Formal Dances are for Students, Not Parents

Too often parents want to stop in at their children’s prom to snap a picture.   No matter the justification, the function is not for the parent, it’s only for the young adult.

Parents should not have to worry about their children at the formal since each child has been given all the skills necessary to conduct himself as a young adult.  If any student acts like a child at the event, there are plenty of chaperones to correct the behavior.   Even the chaperones allow the kids to be adults.  As chaperones, we welcome the kids, keep a watchful eye, but for the most part, the evening is for the kids, not us.  We keep our respectful distance.

As a teacher in my children’s school, I removed myself from all their social events.  I believed, correctly I might add, that they did not want their mother at their events.  I did chaperone, but not for their proms.  I did visit my students at proms, as they’d asked me to do, but not during my kids’ formals.  I believed my son and daughter needed their personal experiences to prepare for the future.    Though my children never discussed it, I know they appreciated that Mom wasn’t there in the teacher, or mom capacity.
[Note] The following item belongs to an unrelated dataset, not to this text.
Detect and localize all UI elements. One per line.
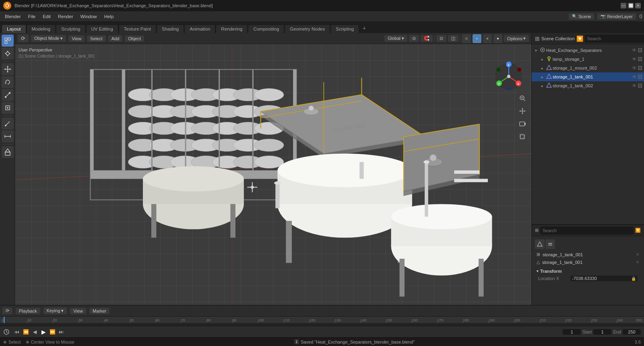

So, what to do?  Take pictures before prom and ask your child to take pictures for you to see during the prom.  If your child doesn’t bring pictures home, it may be he had too much fun to worry about pictures, or she simply wanted the evening to be her own.

Here’s an option. Make prom night a special night for yourself.  Go to dinner, have a good time with your friends.  This night is preparing your child for a life without you and it should also be preparing you for a life when your child leaves the nest.